## Work required
Search the data below, and report every line in which "Юмор" occurs.

[Excerpts from a dataset]
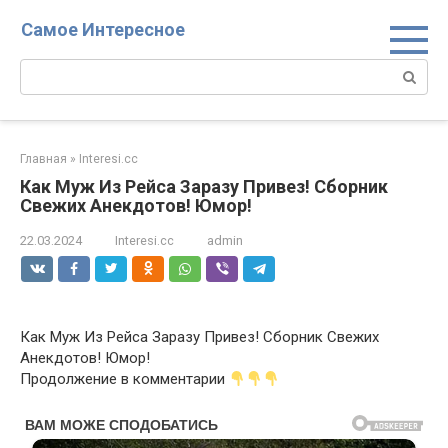
Перейти
Самое Интересное
к
контенту
Поиск:
Главная
»
Interesi.cc
Как Муж Из Рейса Заразу Привез! Сборник
Свежих Анекдотов! Юмор!
22.03.2024
Interesi.cc
admin
Как Муж Из Рейса Заразу Привез! Сборник Свежих
Анекдотов! Юмор!
Продолжение в комментарии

## Response to the task
Свежих Анекдотов! Юмор!
Анекдотов! Юмор!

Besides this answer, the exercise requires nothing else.